*** Opening of PROVIDED INFORMATION ***
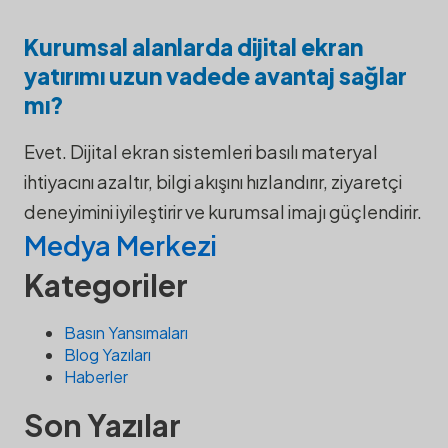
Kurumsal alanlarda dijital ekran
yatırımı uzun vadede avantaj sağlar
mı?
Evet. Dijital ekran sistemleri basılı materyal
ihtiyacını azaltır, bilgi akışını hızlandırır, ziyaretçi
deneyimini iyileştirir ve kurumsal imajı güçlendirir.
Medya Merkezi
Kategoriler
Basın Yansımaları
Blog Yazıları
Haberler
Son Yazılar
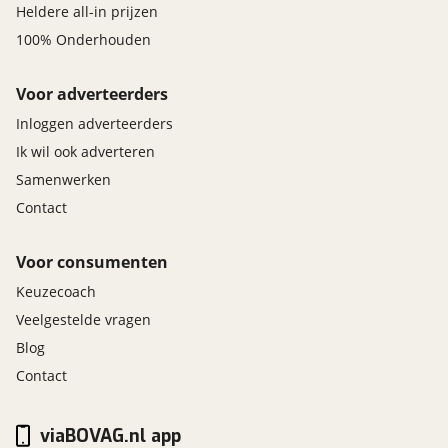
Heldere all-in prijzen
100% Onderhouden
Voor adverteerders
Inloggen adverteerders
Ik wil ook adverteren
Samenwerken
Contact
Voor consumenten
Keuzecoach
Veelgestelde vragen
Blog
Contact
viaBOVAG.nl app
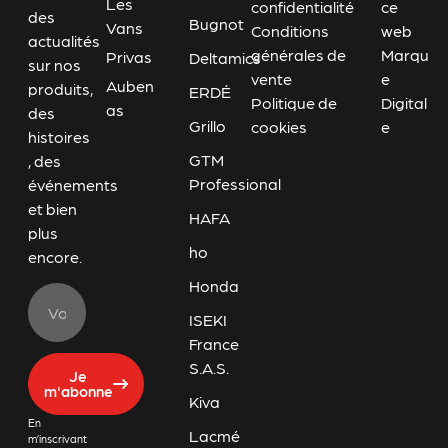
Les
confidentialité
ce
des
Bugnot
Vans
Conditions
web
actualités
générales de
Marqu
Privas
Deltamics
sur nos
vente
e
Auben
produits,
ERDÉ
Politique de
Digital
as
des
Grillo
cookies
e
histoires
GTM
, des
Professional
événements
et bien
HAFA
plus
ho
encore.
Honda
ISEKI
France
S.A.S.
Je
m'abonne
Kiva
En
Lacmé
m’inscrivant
*** Close of PROVIDED INFORMATION ***
*** Opening of PROVIDED INFORMATION ***
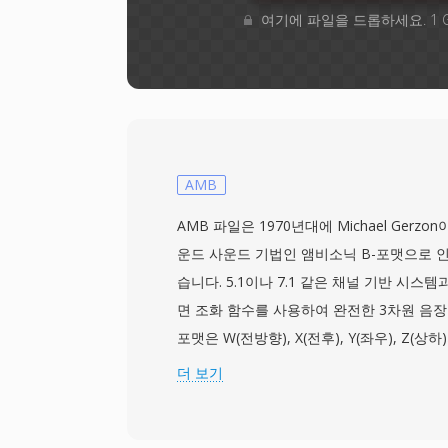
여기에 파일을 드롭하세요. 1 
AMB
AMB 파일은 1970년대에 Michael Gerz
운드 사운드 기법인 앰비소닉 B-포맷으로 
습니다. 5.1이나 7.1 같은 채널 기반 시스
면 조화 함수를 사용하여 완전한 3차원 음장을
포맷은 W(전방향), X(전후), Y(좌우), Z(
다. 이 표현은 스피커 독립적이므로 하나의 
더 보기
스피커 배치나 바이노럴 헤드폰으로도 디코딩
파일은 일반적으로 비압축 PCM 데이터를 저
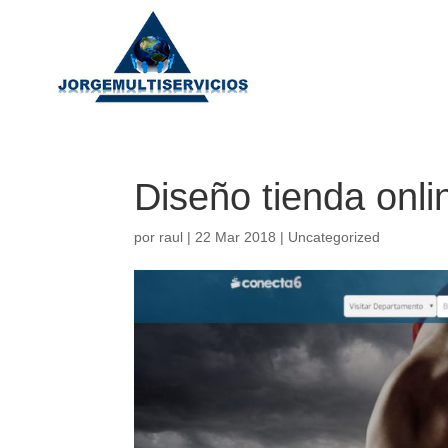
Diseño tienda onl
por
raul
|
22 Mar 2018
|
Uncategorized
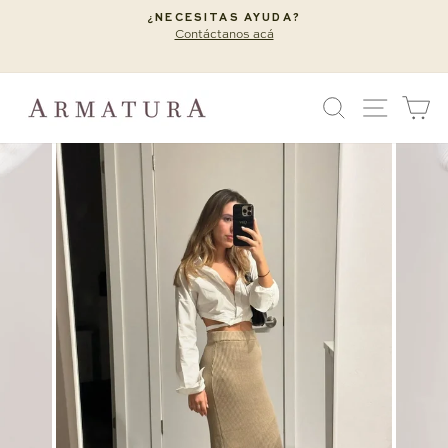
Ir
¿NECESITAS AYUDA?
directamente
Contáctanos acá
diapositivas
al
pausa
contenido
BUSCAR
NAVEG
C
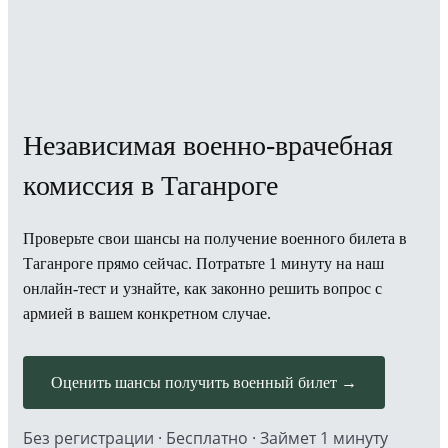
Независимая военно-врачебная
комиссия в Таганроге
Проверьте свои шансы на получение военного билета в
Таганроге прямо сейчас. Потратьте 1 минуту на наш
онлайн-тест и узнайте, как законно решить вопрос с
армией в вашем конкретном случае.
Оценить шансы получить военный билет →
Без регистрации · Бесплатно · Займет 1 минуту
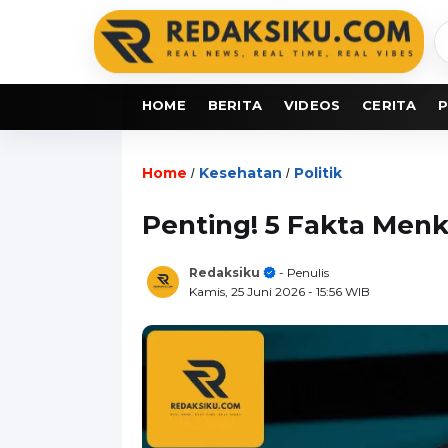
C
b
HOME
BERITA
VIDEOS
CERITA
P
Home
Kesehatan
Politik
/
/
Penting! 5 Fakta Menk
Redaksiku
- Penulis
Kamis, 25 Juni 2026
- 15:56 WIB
*** Close of PROVIDED INFORMATION ***
WHAT TO PRODUCE:
Taking the entries above, copy word for word the lines from the one with "다. 이 표현은 스피커 독립적이므로 하나의" up to and including the one with "- 15:56 WIB", without any picture.

WRITTEN RESPONSE:
다. 이 표현은 스피커 독립적이므로 하나의 
더 보기
스피커 배치나 바이노럴 헤드폰으로도 디코딩
파일은 일반적으로 비압축 PCM 데이터를 저
Diseño tienda onl
por
raul
|
22 Mar 2018
|
Uncategorized
Ir
¿NECESITAS AYUDA?
directamente
Contáctanos acá
diapositivas
al
pausa
contenido
BUSCAR
NAVEG
C
Независимая военно-врачебная
комиссия в Таганроге
Проверьте свои шансы на получение военного билета в
Таганроге прямо сейчас. Потратьте 1 минуту на наш
онлайн-тест и узнайте, как законно решить вопрос с
армией в вашем конкретном случае.
Оценить шансы получить военный билет →
Без регистрации · Бесплатно · Займет 1 минуту
C
b
HOME
BERITA
VIDEOS
CERITA
P
Home
Kesehatan
Politik
/
/
Penting! 5 Fakta Menk
Redaksiku
- Penulis
Kamis, 25 Juni 2026
- 15:56 WIB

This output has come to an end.